> **Provided material**:
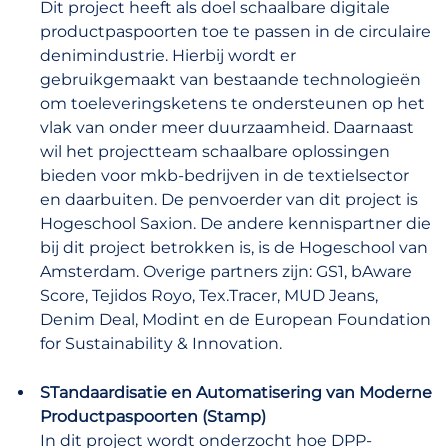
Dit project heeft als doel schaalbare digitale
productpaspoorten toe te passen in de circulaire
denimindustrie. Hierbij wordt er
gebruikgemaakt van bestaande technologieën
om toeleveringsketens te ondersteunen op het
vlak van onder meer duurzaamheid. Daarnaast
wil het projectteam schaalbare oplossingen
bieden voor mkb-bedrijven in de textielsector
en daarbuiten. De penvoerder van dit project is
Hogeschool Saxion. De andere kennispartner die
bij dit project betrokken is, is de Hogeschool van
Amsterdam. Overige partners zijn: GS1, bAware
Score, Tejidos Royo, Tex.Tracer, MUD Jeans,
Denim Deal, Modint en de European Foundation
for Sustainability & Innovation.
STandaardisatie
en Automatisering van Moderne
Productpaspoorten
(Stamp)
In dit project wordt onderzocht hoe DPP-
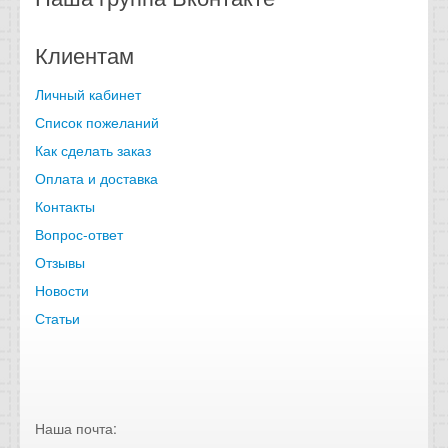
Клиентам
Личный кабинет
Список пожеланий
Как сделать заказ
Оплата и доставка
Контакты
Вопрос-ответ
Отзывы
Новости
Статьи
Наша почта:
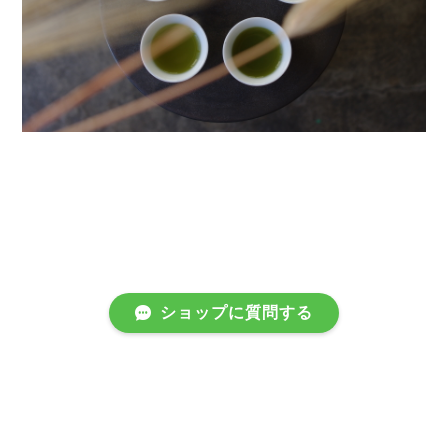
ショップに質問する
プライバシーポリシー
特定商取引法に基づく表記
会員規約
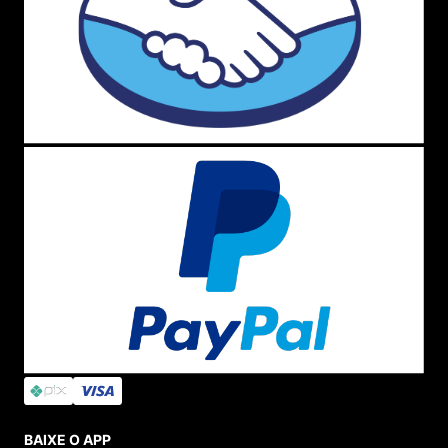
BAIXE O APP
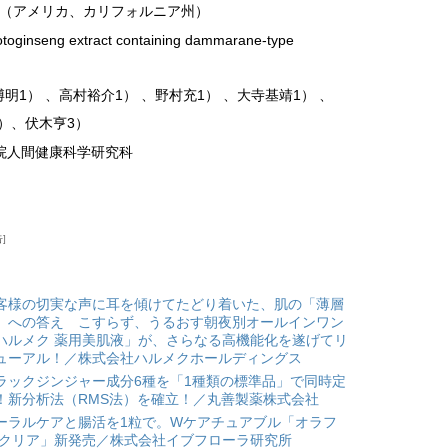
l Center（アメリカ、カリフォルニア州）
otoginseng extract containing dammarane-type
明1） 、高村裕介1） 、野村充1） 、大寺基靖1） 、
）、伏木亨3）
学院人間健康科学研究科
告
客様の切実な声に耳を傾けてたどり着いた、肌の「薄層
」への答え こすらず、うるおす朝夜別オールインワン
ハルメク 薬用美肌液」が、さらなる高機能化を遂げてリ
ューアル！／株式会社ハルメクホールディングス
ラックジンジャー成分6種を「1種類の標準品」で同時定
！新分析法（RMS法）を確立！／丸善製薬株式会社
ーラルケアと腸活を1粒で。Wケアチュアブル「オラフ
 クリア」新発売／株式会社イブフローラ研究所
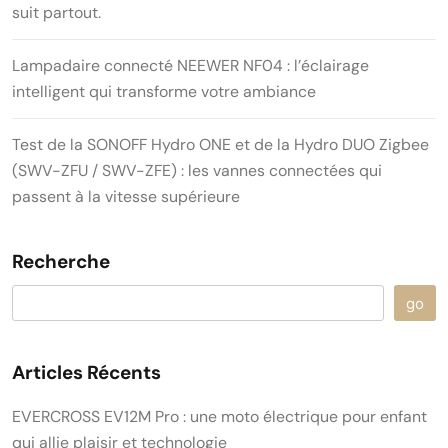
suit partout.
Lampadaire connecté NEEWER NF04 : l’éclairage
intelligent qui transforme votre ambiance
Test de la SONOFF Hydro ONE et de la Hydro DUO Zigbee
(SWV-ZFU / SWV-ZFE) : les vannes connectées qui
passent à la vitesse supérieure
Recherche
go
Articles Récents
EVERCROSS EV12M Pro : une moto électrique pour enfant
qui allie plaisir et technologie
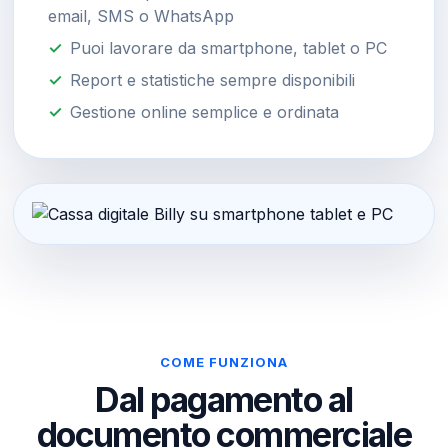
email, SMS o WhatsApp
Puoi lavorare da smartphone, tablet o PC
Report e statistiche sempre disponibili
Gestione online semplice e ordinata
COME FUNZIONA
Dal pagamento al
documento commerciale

---

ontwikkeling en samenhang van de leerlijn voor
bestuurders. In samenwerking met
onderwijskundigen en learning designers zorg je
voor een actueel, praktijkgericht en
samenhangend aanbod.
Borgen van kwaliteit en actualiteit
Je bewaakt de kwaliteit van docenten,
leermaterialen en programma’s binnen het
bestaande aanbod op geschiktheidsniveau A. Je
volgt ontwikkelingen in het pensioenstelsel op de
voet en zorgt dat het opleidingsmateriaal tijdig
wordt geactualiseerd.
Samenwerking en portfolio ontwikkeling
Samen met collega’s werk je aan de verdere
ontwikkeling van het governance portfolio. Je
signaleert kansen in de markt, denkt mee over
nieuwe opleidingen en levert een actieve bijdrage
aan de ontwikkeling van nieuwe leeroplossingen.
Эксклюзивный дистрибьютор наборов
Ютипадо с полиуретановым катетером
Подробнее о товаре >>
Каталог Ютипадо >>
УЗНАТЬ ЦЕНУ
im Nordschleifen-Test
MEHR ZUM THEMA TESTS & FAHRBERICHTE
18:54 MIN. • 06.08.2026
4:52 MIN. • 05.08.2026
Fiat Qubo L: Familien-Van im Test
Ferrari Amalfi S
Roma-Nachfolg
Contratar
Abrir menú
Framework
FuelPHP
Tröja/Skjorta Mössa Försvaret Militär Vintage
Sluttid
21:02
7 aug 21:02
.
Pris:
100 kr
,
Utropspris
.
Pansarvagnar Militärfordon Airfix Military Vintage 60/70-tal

> **Work instructions**: Read the listing. Report every line that includes the word "Ютипадо".

> **Response for this exercise**:
Ютипадо с полиуретановым катетером
Каталог Ютипадо >>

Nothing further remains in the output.